Video Game Review: Hollow Knight

            The Metroidvania genre is a subcategory of platformer that is best exemplified by the titles that make up the name: Metroid and Castlevania. Unlike most platformers, which are level based, Metroidvania titles are defined by their large, interconnected worlds that allows the player to explore them in their search for new abilities on their way to the game’s ending. While games like Super Metroid and Castlevania: Symphony of the Night are among the defining titles in this genre, the 2017 indie title Hollow Knight, developed by Team Cherry may be one if not the best titles in this genre.

            Hollow Knight’s successes are numerous. While the Metroidvania genre is built on the principle of non-linear gameplay, Hollow Knight gives the player more freedom than virtually any other title in the genre. Once the player arrives in the game’s first area, the Forgotten Crossroads, there is never a time when there is only one path to progression. The player is always capable of reaching at least two, if not more of the game’s bosses at any given time. Each area of Hollow Knight links into others in surprising ways, and the deeper the player goes into the game, the more they discover. Traversing Hallownest is made much more manageable because of the presence of fast travel stations allow the player to get around the kingdom quite quickly, so backtracking to previous areas is rarely a chore. One annoyance is that while the player has a map, they to find a specific NPC and purchase a map of the area to see the layout of the region. The NPC that sells them is usually easy to find, but unlike games like Super Metroid, where the player can see the rooms they have explored, in Hollow Knight you find yourself exploring in the dark until you purchase the area’s map.

            The game’s presentation is also spectacular. Hollow Knight uses a hand-drawn art style that is able to be unsettling and charming at the same time. The detail in the backgrounds of each of the game’s areas is stunning, and every area in the game is visually distinctive and is oozing with detail. Every area uses a different color for its background, which helps each area remain distinct. For example, the Forgotten Crossroads is mostly grayscale, which contributes to its dark and eerie atmosphere. Contrast that with the greens of the Greenpath or the shades of pink that define the Crystal Peak. Its musical score is similarly gorgeous. Hollow Knight’s soundtrack easily fades into the background for creating ambience, but just as easily can create incredibly exciting boss fight themes. Each of these themes is orchestrated and range in tone from somber to energetic to mysterious.

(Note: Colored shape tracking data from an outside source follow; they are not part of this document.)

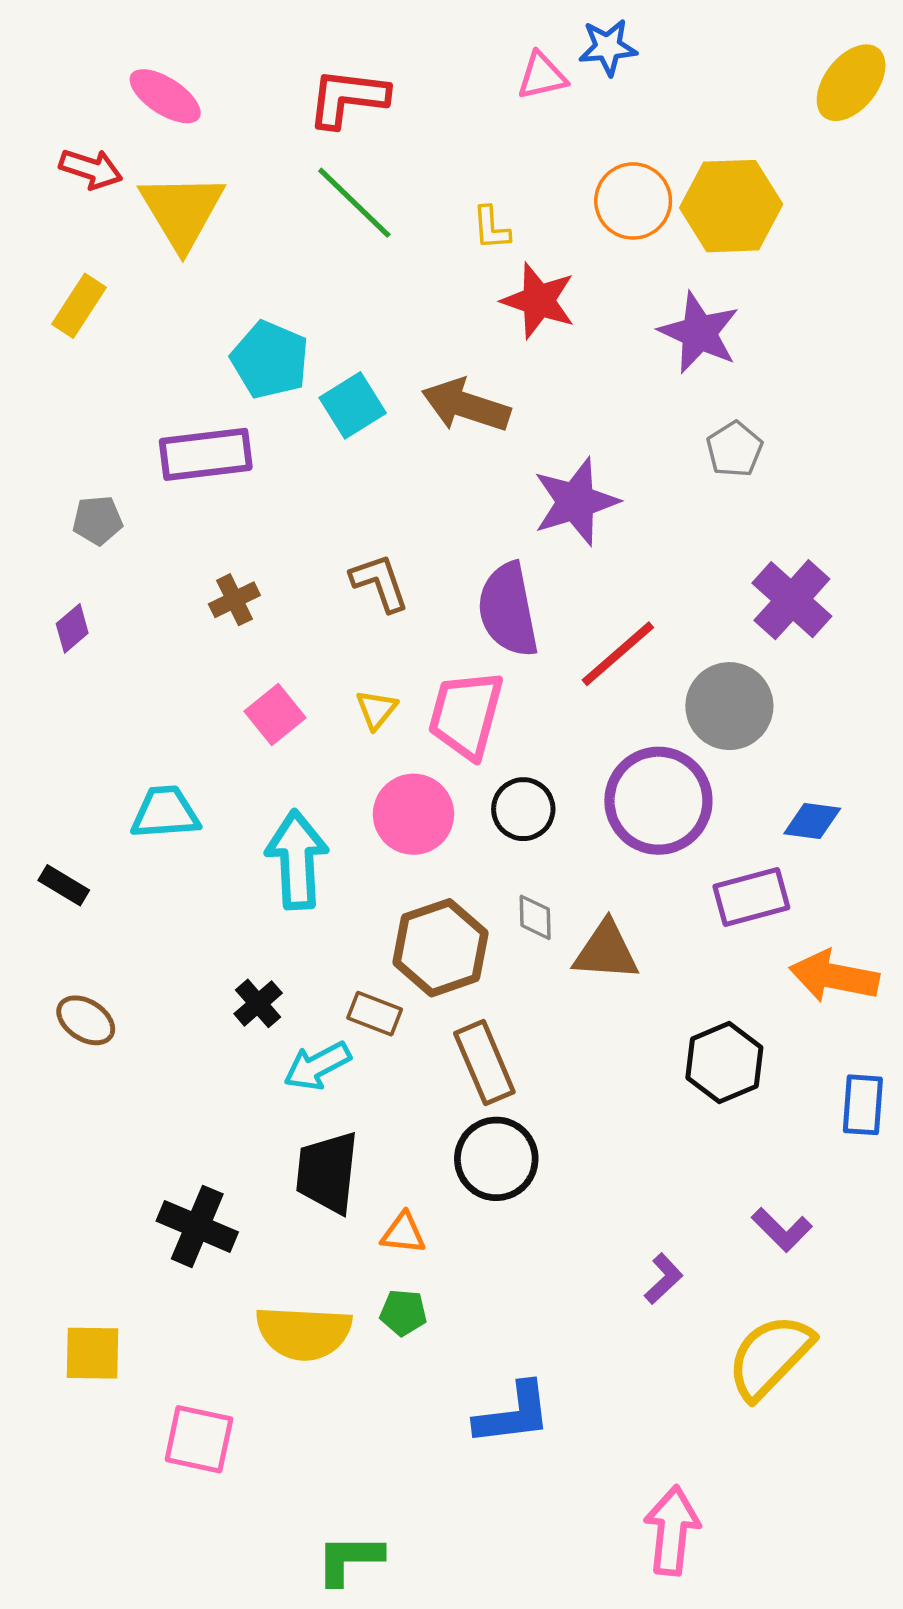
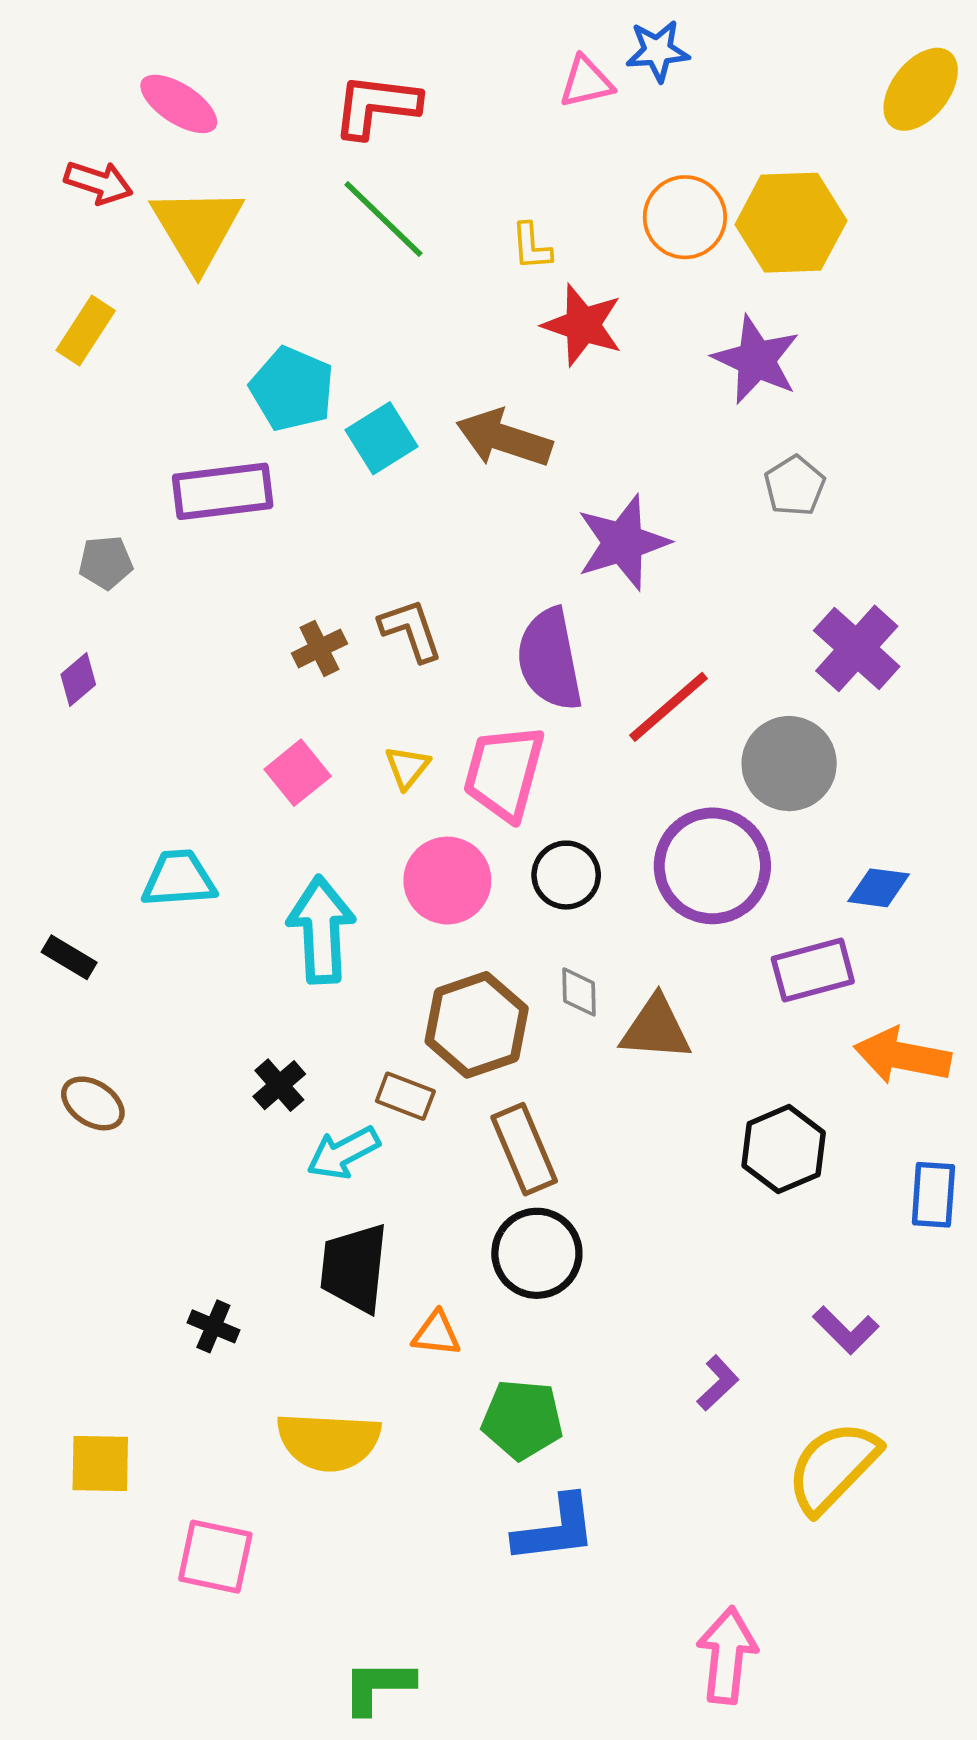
brown cross: (234, 600) -> (319, 648), moved
black cross: (197, 1226) -> (213, 1326), size x0.6
green pentagon: (403, 1313) -> (522, 1420), moved, size x1.6

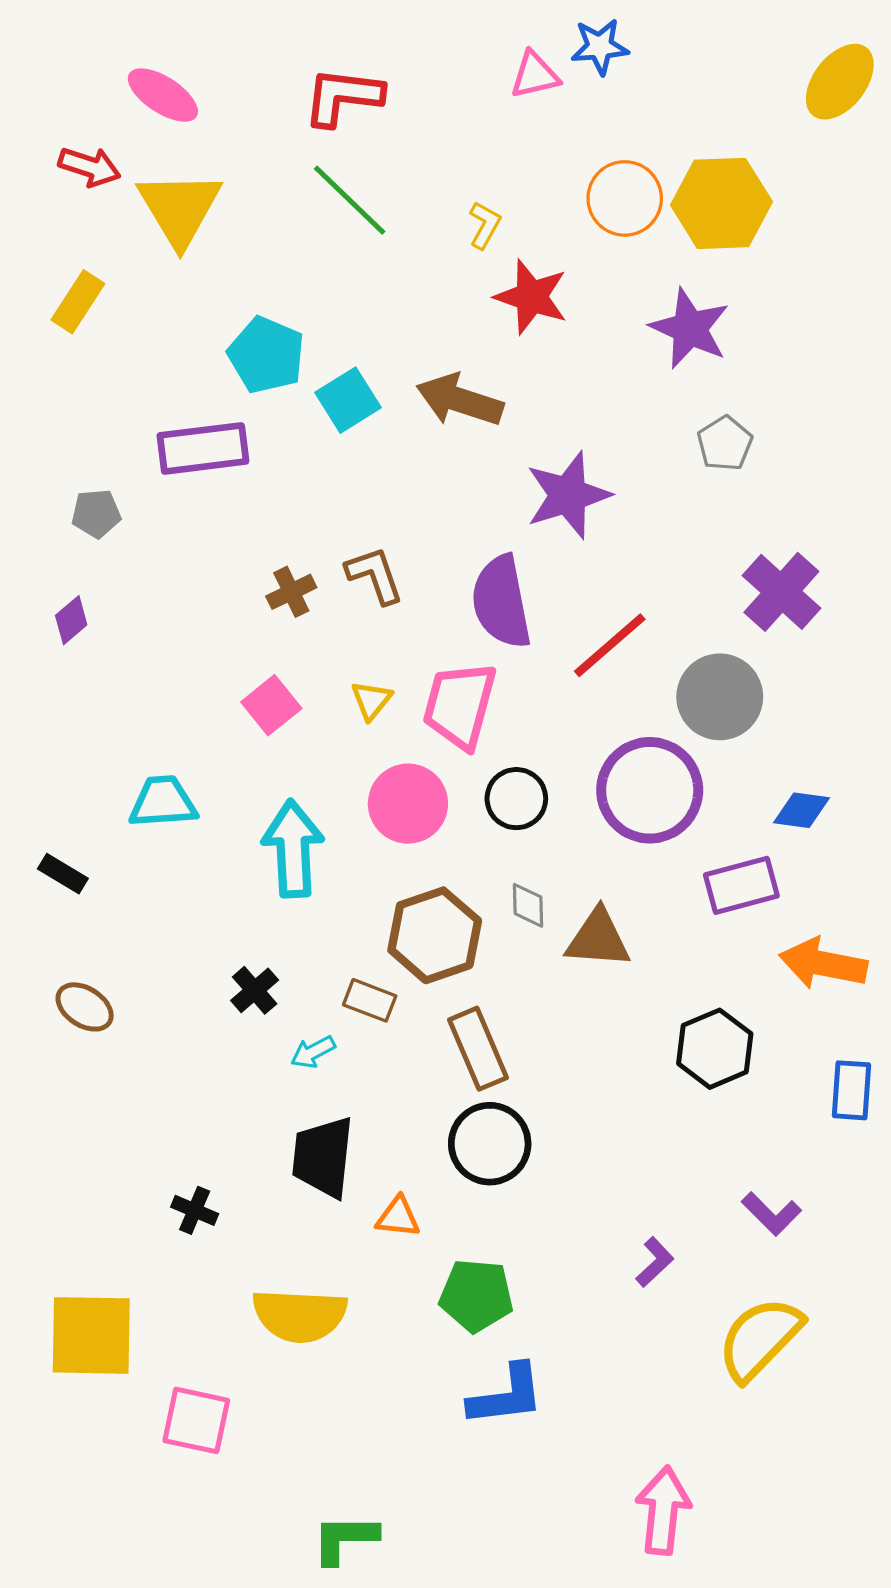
yellow L-shape: (531, 246) -> (485, 225), turned -147
cyan arrow: (343, 1153) -> (313, 1052), size x0.7
yellow square: (100, 1463) -> (91, 1335), size x1.5

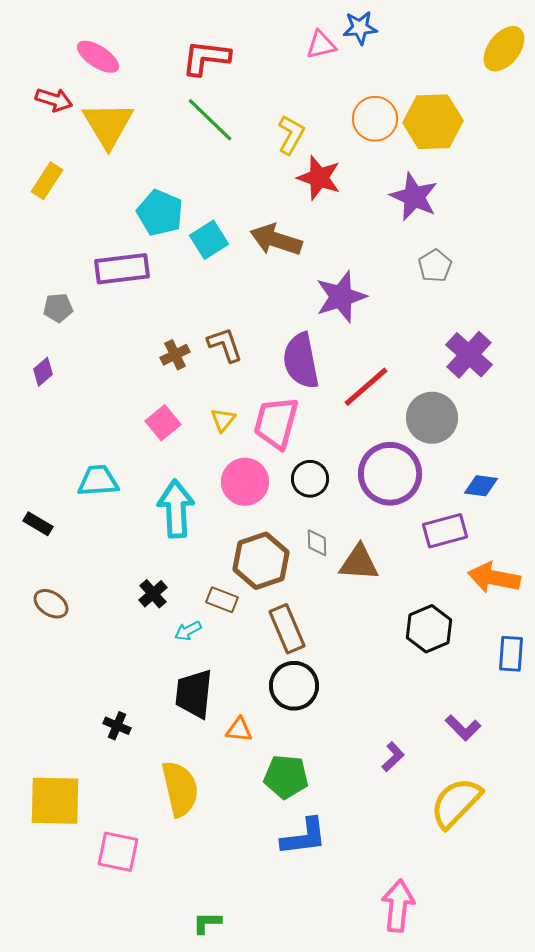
yellow L-shape: (485, 225) -> (291, 135), size x1.4
yellow semicircle: (300, 1315) -> (180, 789), turned -106
green L-shape: (345, 1539) -> (207, 923), size x0.7

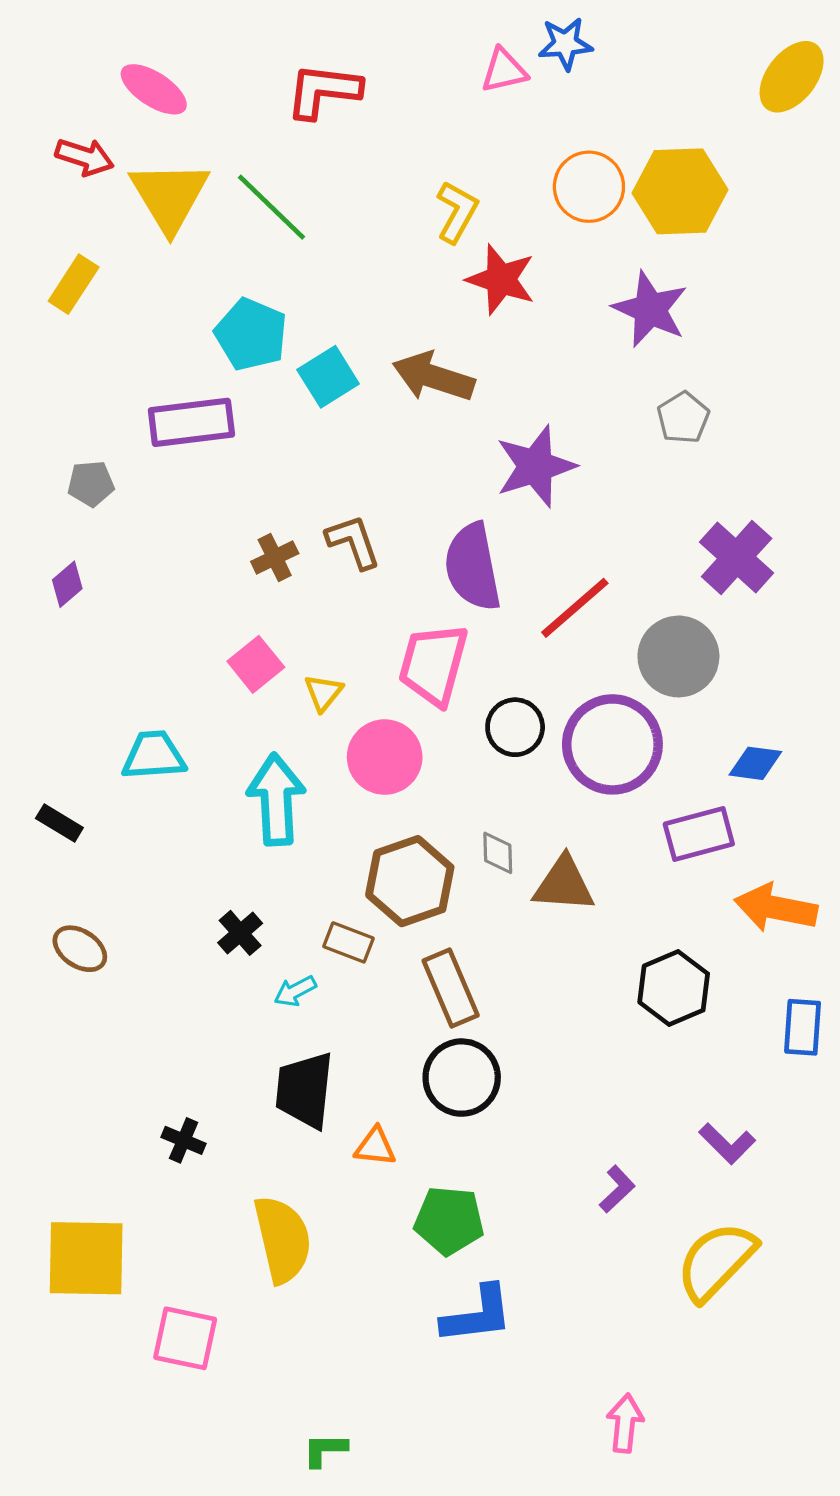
green line: (210, 120) -> (272, 207), moved
yellow triangle: (223, 420) -> (323, 693), moved
black circle: (310, 479) -> (515, 727), moved
pink arrow: (398, 906) -> (625, 1423), size x0.7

            Also to be commended is Hollow Knight’s approach to teaching the player. Apart from showing the player the input required to execute each new technique, it is left to the player to discover and hone the skills that are used to explore the world. For example, the player learns early on that contact with spikes does damage, but also hitting things with their sword also knocks their avatar back slightly. The player later will find pits that their jump cannot cross, but if they hit the spike pit with a downward sword swing, they will spring upwards and gain the distance needed to cross. Hollow Knight is full of situations like this, and the fact that it is left up to the player to discover and refine these skills contributes to the game’s overall atmosphere. Hollow Knight takes place in a ruined kingdom, and the Knight has precious few characters that he can rely on beyond itself. The approach by which players are required to learn the game’s systems by themselves adds to that feeling of aloneness.

            These tests of skills gradually ramp up in challenge as the game continues, presenting the player with harder and harder platforming tasks and boss fights. While some of these challenges are incredibly difficult, as a whole Hollow Knight is very fair about its difficulty. Even incredibly difficult areas can be made manageable with the correct set of charms equipped, and the only bosses that feel downright unfair are almost all optional. Most of the hardest challenges come in the form of free DLC that Team Cherry has been incredibly generous with. Of particular note is the Grimm Troupe expansion which adds a new quest and two fights whose difficulty is only rivalled by their spectacle, and the Godseeker expansion which is a boss-rush mode that allows the player to battle against every boss in the game, either individually or as a part of a series of five gauntlets.

            Hollow Knight has been released both on PC and home consoles, and while each version plays mostly the same, having the Nintendo Switch controller, as well as the portability the Switch offers is a great added convenience. Hollow Knight’s structure allows for a pick up and play style of play because of the game very rarely comes to a stop. Finishing an area or defeating a boss usually segues straight into the next bit of content, so being able to put it down and immediately pick up where you left off is a great boon. There are few games that are not improved by the Switch’s mobility, because it allows a player to take such a large adventure anywhere.

            Hollow Knight is a rare breed. It perfectly synthesizes old and new ideas together to make a product that is both familiar and utterly original. It is difficult, but rarely unfair. Its art and world is beautiful, terrifying, depressing, and heartwarming. While the game’s open-ended and ambiguous structure may be off-putting for players who are more used to more story driven and directed affairs, Hollow Knight is a title perfectly suited for those who love the thrill of exploring an ancient network of caves, searching for treasure and danger.